> [Supplied information]:
---
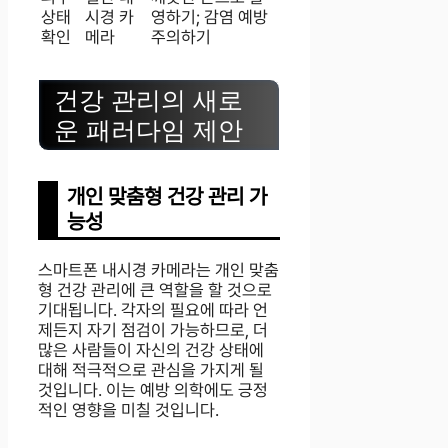
상태
시경 카
영하기; 감염 예방
확인
메라
주의하기
건강 관리의 새로
운 패러다임 제안
개인 맞춤형 건강 관리 가
능성
스마트폰 내시경 카메라는 개인 맞춤
형 건강 관리에 큰 역할을 할 것으로
기대됩니다. 각자의 필요에 따라 언
제든지 자기 점검이 가능하므로, 더
많은 사람들이 자신의 건강 상태에
대해 적극적으로 관심을 가지게 될
것입니다. 이는 예방 의학에도 긍정
적인 영향을 미칠 것입니다.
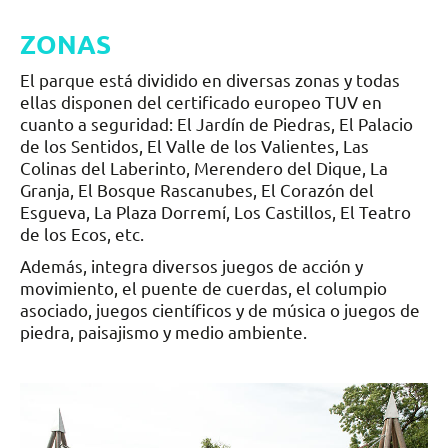
ZONAS
El parque está dividido en diversas zonas y todas
ellas disponen del certificado europeo TUV en
cuanto a seguridad: El Jardín de Piedras, El Palacio
de los Sentidos, El Valle de los Valientes, Las
Colinas del Laberinto, Merendero del Dique, La
Granja, El Bosque Rascanubes, El Corazón del
Esgueva, La Plaza Dorremí, Los Castillos, El Teatro
de los Ecos, etc.
Además, integra diversos juegos de acción y
movimiento, el puente de cuerdas, el columpio
asociado, juegos científicos y de música o juegos de
piedra, paisajismo y medio ambiente.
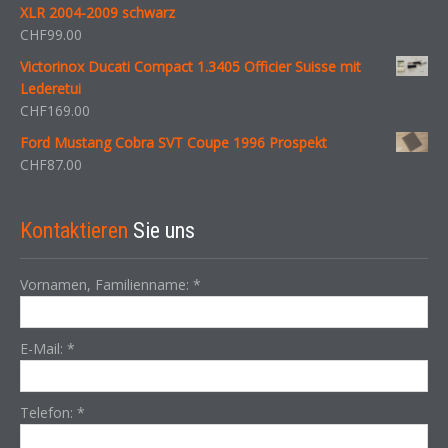
XLR 2004-2009 schwarz
CHF
99.00
Victorinox Ducati Compact 1.3405 Officier Suisse mit
Lederetui
CHF
169.00
Ford Mustang Cobra SVT Coupe 1996 Prospekt
CHF
87.00
Kontaktieren
Sie uns
Vornamen, Familienname:
*
E-Mail:
*
Telefon:
*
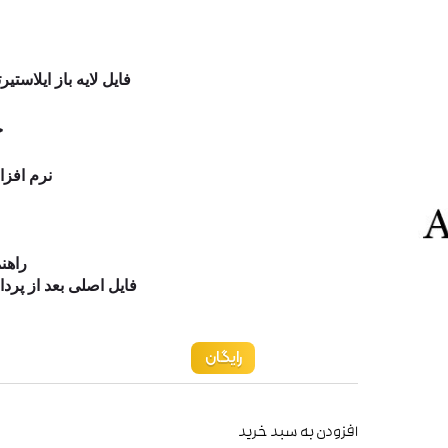
فایل لایه باز ایلاستی
ح
نرم افزا
راهنم
فایل اصلی بعد از پرد
رایگان
افزودن به سبد خرید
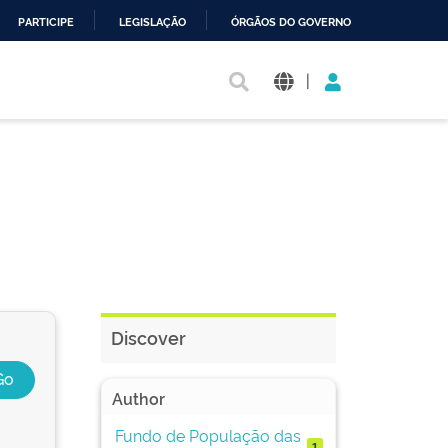
PARTICIPE
LEGISLAÇÃO
ÓRGÃOS DO GOVERNO
|
Discover
Author
Fundo de População das
1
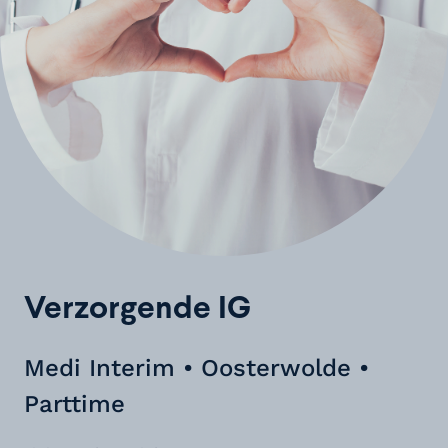
Verzorgende IG
Medi Interim • Oosterwolde •
Parttime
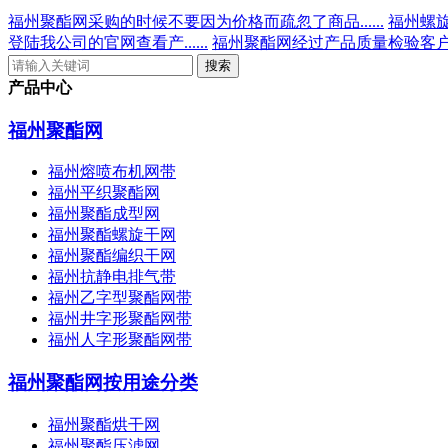
福州聚酯网采购的时候不要因为价格而疏忽了商品......
福州螺旋
登陆我公司的官网查看产......
福州聚酯网经过产品质量检验客户可
产品中心
福州聚酯网
福州熔喷布机网带
福州平织聚酯网
福州聚酯成型网
福州聚酯螺旋干网
福州聚酯编织干网
福州抗静电排气带
福州乙字型聚酯网带
福州井字形聚酯网带
福州人字形聚酯网带
福州聚酯网按用途分类
福州聚酯烘干网
福州聚酯压滤网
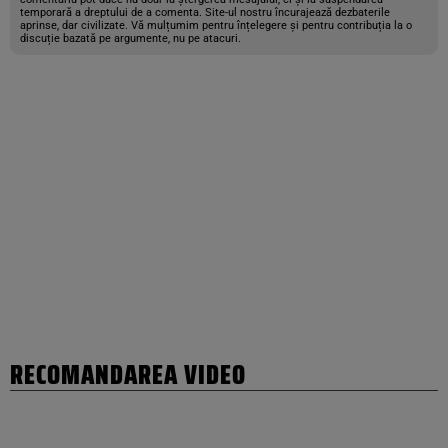
temporară a dreptului de a comenta. Site-ul nostru încurajează dezbaterile
aprinse, dar civilizate. Vă mulțumim pentru înțelegere și pentru contribuția la o
discuție bazată pe argumente, nu pe atacuri.
RECOMANDAREA VIDEO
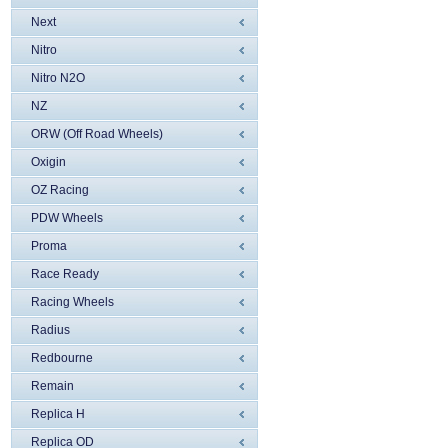
Next
Nitro
Nitro N2O
NZ
ORW (Off Road Wheels)
Oxigin
OZ Racing
PDW Wheels
Proma
Race Ready
Racing Wheels
Radius
Redbourne
Remain
Replica H
Replica OD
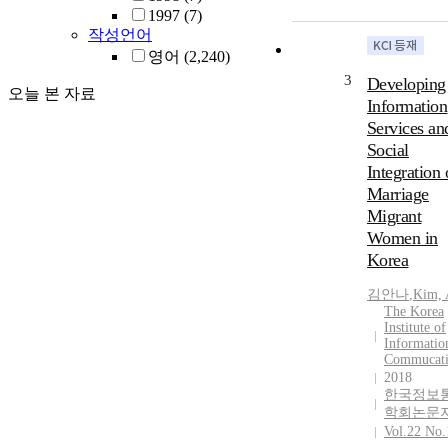
1997
(7)
작성언어
영어
(2,240)
3
Developing
오늘 본 자료
Information
Services an
Social
Integration 
Marriage
Migrant
Women in
Korea
김안나
,
Kim, 
The Korea
Institute of
Informatio
Commucat
2018
한국정보
학회논문
Vol.22 No.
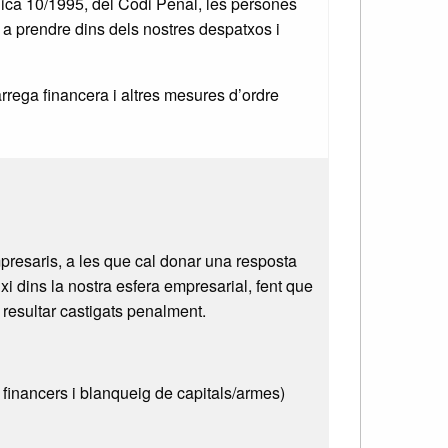
ànica 10/1995, del Codi Penal, les persones
 a prendre dins dels nostres despatxos i
rega financera i altres mesures d’ordre
presaris, a les que cal donar una resposta
i dins la nostra esfera empresarial, fent que
resultar castigats penalment.
financers i blanqueig de capitals/armes)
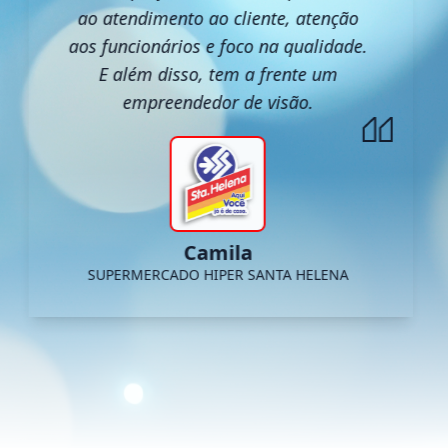
ao atendimento ao cliente, atenção
aos funcionários e foco na qualidade.
E além disso, tem a frente um
empreendedor de visão.
Camila
SUPERMERCADO HIPER SANTA HELENA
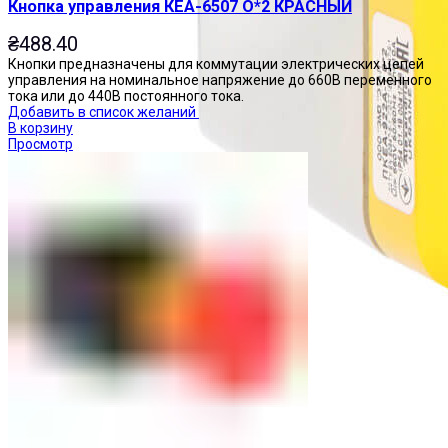
Кнопка управления КЕА-6507 О*2 КРАСНЫЙ
₴
488.40
Кнопки предназначены для коммутации электрических цепей
управления на номинальное напряжение до 660В переменного
тока или до 440В постоянного тока.
Добавить в список желаний
В корзину
Просмотр
Посты управления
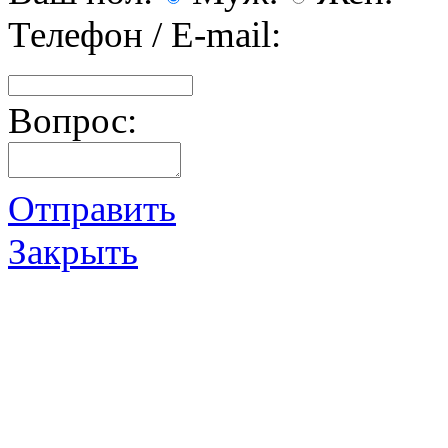
Телефон / E-mail:
Вопрос:
Отправить
Закрыть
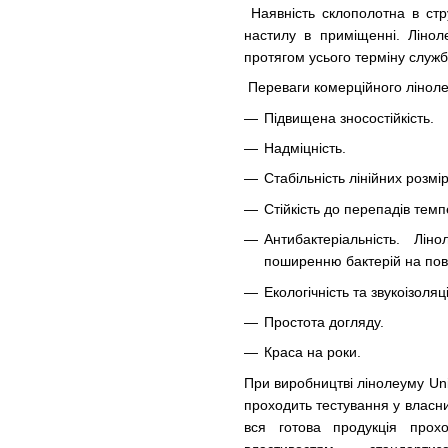
Наявність склополотна в стр
настилу в приміщенні. Лінол
протягом усього терміну служб
Переваги комерційного лінолеу
Підвищена зносостійкість.
Надміцність.
Стабільність лінійних розмір
Стійкість до перепадів темп
Антибактеріальність. Л
поширенню бактерій на пове
Екологічність та звукоізоляц
Простота догляду.
Краса на роки.
При виробництві лінолеуму Uni
проходить тестування у власн
вся готова продукція прохо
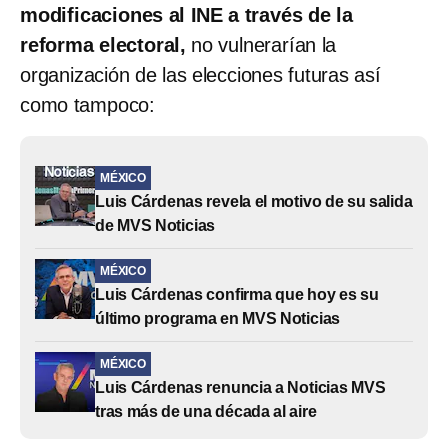
modificaciones al INE a través de la
reforma electoral,
no vulnerarían la
organización de las elecciones futuras así
como tampoco:
MÉXICO
Luis Cárdenas revela el motivo de su salida
de MVS Noticias
MÉXICO
Luis Cárdenas confirma que hoy es su
último programa en MVS Noticias
MÉXICO
Luis Cárdenas renuncia a Noticias MVS
tras más de una década al aire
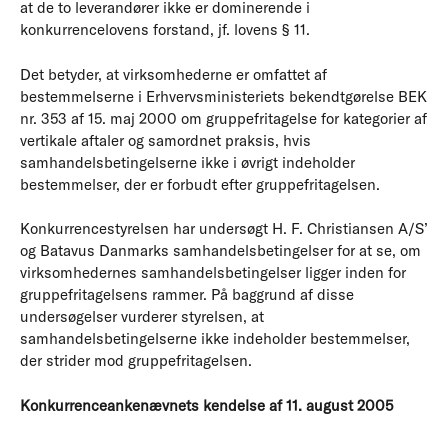
at de to leverandører ikke er dominerende i
konkurrencelovens forstand, jf. lovens § 11.
Det betyder, at virksomhederne er omfattet af
bestemmelserne i Erhvervsministeriets bekendtgørelse BEK
nr. 353 af 15. maj 2000 om gruppefritagelse for kategorier af
vertikale aftaler og samordnet praksis, hvis
samhandelsbetingelserne ikke i øvrigt indeholder
bestemmelser, der er forbudt efter gruppefritagelsen.
Konkurrencestyrelsen har undersøgt H. F. Christiansen A/S’
og Batavus Danmarks samhandelsbetingelser for at se, om
virksomhedernes samhandelsbetingelser ligger inden for
gruppefritagelsens rammer. På baggrund af disse
undersøgelser vurderer styrelsen, at
samhandelsbetingelserne ikke indeholder bestemmelser,
der strider mod gruppefritagelsen.
Konkurrenceankenævnets kendelse af 11. august 2005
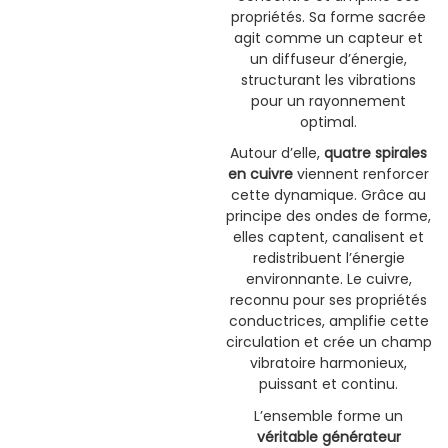
propriétés. Sa forme sacrée
agit comme un capteur et
un diffuseur d’énergie,
structurant les vibrations
pour un rayonnement
optimal.
Autour d’elle,
quatre spirales
en cuivre
viennent renforcer
cette dynamique. Grâce au
principe des ondes de forme,
elles captent, canalisent et
redistribuent l’énergie
environnante. Le cuivre,
reconnu pour ses propriétés
conductrices, amplifie cette
circulation et crée un champ
vibratoire harmonieux,
puissant et continu.
L’ensemble forme un
véritable générateur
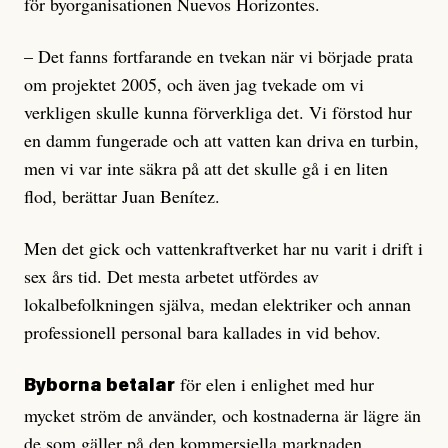
för byorganisationen Nuevos Horizontes.
– Det fanns fortfarande en tvekan när vi började prata
om projektet 2005, och även jag tvekade om vi
verkligen skulle kunna förverkliga det. Vi förstod hur
en damm fungerade och att vatten kan driva en turbin,
men vi var inte säkra på att det skulle gå i en liten
flod, berättar Juan Benítez.
Men det gick och vattenkraftverket har nu varit i drift i
sex års tid. Det mesta arbetet utfördes av
lokalbefolkningen själva, medan elektriker och annan
professionell personal bara kallades in vid behov.
för elen i enlighet med hur
Byborna betalar
mycket ström de använder, och kostnaderna är lägre än
de som gäller på den kommersiella marknaden.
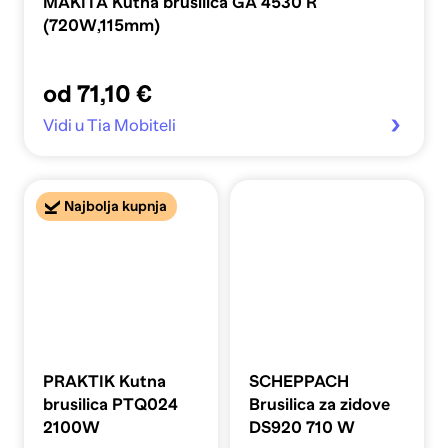
MAKITA Kutna brusilica GA 4530 R
(720W,115mm)
od 71,10 €
Vidi u Tia Mobiteli
Najbolja kupnja
PRAKTIK Kutna
SCHEPPACH
brusilica PTQ024
Brusilica za zidove
2100W
DS920 710 W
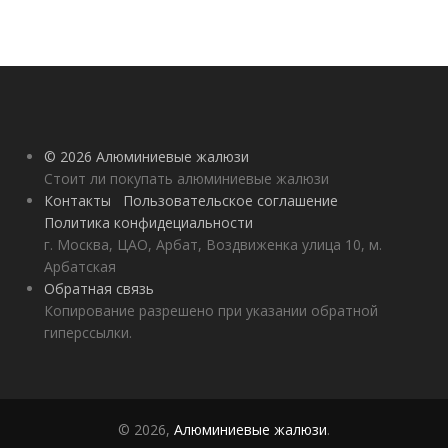
© 2026 Алюминиевые жалюзи
Стоит ли покупать алюминиевые жалюзи
Контакты
Пользовательское соглашение
Политика конфидециальности
г. Москва, ЦАО, Арбат, Воздвиженка улица 10, м.
Арбатская
Обратная связь
Копирование разрешено при указании обратной
гиперссылки.
© 2026,
Алюминиевые жалюзи
.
---
Pull out every line in the data above that has the word "فایل".

> [Exercise result]:
فایل لایه باز ایلاستی
فایل اصلی بعد از پرد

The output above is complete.